Trends and Comparisons in Global BGP Data
Alan Hannan
alan at routingloop.com
Sun Apr 8 08:52:44 UTC 2001
"There are three kinds of lies; lies, damned lies and
statistics"
- Benjami Disraeli
Because I was curious, I merged 2, then 3 of these
bgp graphs. This is done using a graphics tool and is not
at all alleged to be accurate, but it should be illustrative.

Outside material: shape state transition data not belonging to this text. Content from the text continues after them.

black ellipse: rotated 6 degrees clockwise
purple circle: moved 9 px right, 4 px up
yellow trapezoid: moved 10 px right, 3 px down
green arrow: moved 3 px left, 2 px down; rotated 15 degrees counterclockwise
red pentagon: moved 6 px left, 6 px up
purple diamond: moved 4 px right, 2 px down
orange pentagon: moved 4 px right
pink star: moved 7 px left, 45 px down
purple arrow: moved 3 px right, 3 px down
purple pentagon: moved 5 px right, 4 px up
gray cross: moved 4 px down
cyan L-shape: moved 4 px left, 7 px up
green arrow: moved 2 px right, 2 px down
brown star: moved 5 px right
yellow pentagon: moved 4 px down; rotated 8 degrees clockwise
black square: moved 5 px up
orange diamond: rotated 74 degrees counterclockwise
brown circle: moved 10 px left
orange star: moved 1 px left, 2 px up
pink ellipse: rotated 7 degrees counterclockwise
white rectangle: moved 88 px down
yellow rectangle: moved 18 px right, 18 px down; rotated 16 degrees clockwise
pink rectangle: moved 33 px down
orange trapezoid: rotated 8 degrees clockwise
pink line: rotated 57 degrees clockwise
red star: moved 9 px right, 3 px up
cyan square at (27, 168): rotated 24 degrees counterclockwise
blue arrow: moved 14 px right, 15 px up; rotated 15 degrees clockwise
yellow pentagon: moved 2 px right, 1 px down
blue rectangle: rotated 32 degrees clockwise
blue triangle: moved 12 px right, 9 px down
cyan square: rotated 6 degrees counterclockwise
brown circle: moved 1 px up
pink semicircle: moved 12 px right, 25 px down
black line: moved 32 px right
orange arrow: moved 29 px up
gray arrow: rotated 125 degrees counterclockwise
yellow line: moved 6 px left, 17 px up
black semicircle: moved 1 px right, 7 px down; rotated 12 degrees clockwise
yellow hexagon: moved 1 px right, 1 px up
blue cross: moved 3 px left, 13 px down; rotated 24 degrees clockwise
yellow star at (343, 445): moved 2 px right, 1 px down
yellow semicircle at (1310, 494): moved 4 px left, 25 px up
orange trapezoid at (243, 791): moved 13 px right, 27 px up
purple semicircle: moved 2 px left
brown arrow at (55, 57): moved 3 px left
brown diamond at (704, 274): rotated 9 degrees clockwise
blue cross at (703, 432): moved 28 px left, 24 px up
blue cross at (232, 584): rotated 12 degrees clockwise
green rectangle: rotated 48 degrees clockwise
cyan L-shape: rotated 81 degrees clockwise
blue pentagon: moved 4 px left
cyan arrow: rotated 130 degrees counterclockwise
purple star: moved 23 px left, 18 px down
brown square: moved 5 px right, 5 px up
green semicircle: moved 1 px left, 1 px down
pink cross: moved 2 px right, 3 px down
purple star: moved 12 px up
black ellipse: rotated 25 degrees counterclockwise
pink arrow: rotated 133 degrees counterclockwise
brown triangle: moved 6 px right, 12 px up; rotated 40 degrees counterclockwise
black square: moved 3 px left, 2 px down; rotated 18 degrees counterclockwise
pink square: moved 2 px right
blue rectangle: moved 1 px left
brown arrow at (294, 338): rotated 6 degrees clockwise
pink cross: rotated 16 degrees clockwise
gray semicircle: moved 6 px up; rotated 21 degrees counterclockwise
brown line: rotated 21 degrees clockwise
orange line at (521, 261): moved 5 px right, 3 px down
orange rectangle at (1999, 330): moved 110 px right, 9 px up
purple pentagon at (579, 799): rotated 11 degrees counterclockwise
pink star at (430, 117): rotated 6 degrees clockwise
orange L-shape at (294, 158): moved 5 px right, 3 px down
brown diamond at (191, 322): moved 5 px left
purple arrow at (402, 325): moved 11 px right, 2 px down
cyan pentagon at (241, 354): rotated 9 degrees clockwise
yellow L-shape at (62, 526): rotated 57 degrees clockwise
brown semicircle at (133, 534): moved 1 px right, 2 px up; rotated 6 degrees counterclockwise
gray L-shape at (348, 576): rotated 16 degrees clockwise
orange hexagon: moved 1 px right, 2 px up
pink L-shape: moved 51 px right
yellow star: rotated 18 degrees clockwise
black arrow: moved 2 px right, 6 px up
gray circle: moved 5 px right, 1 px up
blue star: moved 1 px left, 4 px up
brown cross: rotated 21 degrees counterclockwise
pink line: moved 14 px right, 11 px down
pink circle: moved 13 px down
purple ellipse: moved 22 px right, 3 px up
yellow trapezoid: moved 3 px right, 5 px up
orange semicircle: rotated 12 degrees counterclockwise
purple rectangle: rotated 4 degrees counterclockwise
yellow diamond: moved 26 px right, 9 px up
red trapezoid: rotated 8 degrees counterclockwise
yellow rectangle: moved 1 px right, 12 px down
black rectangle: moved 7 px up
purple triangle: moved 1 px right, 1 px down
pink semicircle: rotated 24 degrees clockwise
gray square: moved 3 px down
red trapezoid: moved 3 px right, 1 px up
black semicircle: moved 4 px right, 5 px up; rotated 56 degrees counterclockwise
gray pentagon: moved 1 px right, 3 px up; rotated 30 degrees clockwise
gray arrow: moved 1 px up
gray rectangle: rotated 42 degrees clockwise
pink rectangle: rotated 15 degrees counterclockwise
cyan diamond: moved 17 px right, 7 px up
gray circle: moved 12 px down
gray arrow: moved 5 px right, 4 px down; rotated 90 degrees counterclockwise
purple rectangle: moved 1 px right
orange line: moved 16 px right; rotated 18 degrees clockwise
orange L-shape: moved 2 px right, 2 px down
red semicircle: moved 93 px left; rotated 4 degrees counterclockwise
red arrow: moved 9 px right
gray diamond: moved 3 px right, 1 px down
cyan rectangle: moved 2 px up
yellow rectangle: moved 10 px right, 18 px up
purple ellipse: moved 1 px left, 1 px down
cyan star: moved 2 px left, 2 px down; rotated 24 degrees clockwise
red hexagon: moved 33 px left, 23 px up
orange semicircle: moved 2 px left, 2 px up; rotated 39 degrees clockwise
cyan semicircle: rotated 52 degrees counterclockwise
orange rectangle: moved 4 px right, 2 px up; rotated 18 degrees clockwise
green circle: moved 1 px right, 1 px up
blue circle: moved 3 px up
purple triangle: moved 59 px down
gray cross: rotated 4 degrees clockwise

http://www.routingloop.com/share/2bgps.gif
- geoff's and tbates'
http://www.routingloop.com/share/3bgps.gif
- geoff's, tbates', and jhma's
http://www.routingloop.com/share/overlay.gif
- same as 3bgps.gif with 2 extrapolated trends
Conclusions drawn (none of them revelatory):
Certainly the data is dissimilar, w/ geoff's generally
higher, undoubtedly due to the reasoning below:
> So whats going on? Inside AS1221 there is a fair number of local routes
> (about 22,000 of them). Over the past three months AS1221 been removing
> noise components from the external view of AS1221 (such as removing
> asymmetric satellite services using BGP routing), and the view on these web
> ....
The data from different sources is quite different. My experiences
at a large ISP subsidiary of a large telco, upon considering
merging w/ another large telco, caused me to do tremendous
analysis of BGP information, such as comparing 'size' in
several metrices, such as routes, traffic, address_space, etc..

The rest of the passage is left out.